20 Mar, 2020 - 00:03 0 Views
Price increases hit consumers Basic commodities have recorded significant increases since the beginning of the year

eBusiness Weekly

Kiyara Matambanadzo
Prices of basic commodities have continued to rise, with sharp increases notable over the past month that reflect recent surges in the foreign currency exchange rate both on the official interbank market and the parallel market.

Basic commodities such as roller meal, cooking oil, rice, sugar, salt, flour, bread, milk and eggs have recorded significant increases since the beginning of the year, but particularly over the last couple of weeks.

The situation has resulted in a reduction in the standard of living as the prices of goods and services have increased in a way that is not in tandem with consumers’ disposable incomes which have been eroded by inflation.

Zimbabweans are struggling to cope with the seemingly runaway inflation as the parallel market rate continues to climb and the average person fails to adjust to the sudden price hikes as unemployment is widespread while those employed are earning salaries that are not in tandem with the inflation rate.

The country’s annual rate of inflation stood at 540,16 percent for the month of February, according to latest figures by the Zimbabwe National Statistical Agency (ZimStats). On a month-on-month basis, local prices of goods and services rose by 13,52 percent during the same period compared to 2,23 percent during the previous month.

The increase in the prices of goods and services is largely attributable to movement in the foreign currency exchange rate.

The forex rate on the interbank market has this week moved from around 18 to the US dollar to around 24,5.

The parallel market rate is at around 40 to the US dollar from around 28, last month.

Confederation of Retailers Zimbabwe (CRZ) president Denford Mutashu told Business Weekly that most businesses are using the parallel market forex rate to hedge against hyperinflationary pressures in the economy.

He explained that future pricing trends, whether upwards or downwards will be influenced by the availability or otherwise of foreign currency.

“The major stabiliser to a currency is production and sustained export growth.

The informal structure of the economy remains an Achilles heel and a bedrock for black market activities to thrive while threatening the existence of formal businesses,” he said.

Last month, TM Pick and Pay, for example, priced 2kg rice at $48,99, a litre of milk at $23,99, a 2kg sugar at $44,99, a loaf of bread at $21,00 and a crate of eggs at $109,00.

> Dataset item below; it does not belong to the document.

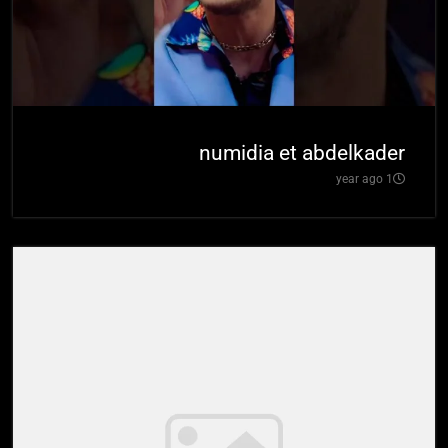
numidia et abdelkader
1 year ago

However, prices of basic commodities have increased sharply since then.

In the same retail shop, 2kg rice is
now priced at up to$69,99, a litre of milk at $33,99, 2kg sugar at $65,99, a loaf of bread at $26,99, a crate of 30 eggs at $114,99
and 2 litres cooking oil is currently priced at $117,99 from $79,99 in February
2020.

In December, the price of mealie meal stood at $115,00 until the Government stepped in to subsidise mealie meal to $50,00 per 10kg bag, but last month increased the price to $70.

However, subsidised roller meal is in short supply and consumers are forced to turn to retailers such as TM Pick and Pay, where it is priced high with 10kg Parlenta going for $229,99.

Mealie meal still continues to be scarce in the market due to corruption in the distribution channels and absence of the green harvests which have increased demand for mealie meal in the country.

Zimbabweans continue to voice their distress at the uncompromising price hikes that haven’t been accompanied by adjustments to their salaries as the rate increases every day.

The scarcity and fluctuating pricing of goods are contributing to the already dangerous levels of food insecurity in Zimbabwe.

In December 2019 the World Food Program announced it would be expanding its operation as 7,7 million people or half the Zimbabwean population was exposed to severe hunger.

The periodic price hikes and unavailability of basic commodities are threatening to plunge more and more Zimbabweans under serious threat.

Government is, however, working to stabilise inflation through a number of measures.

The Reserve Bank of Zimbabwe (RBZ) is on record saying that it expects the country’s year-on-year inflation rate to fall to 50 percent by the end of the year.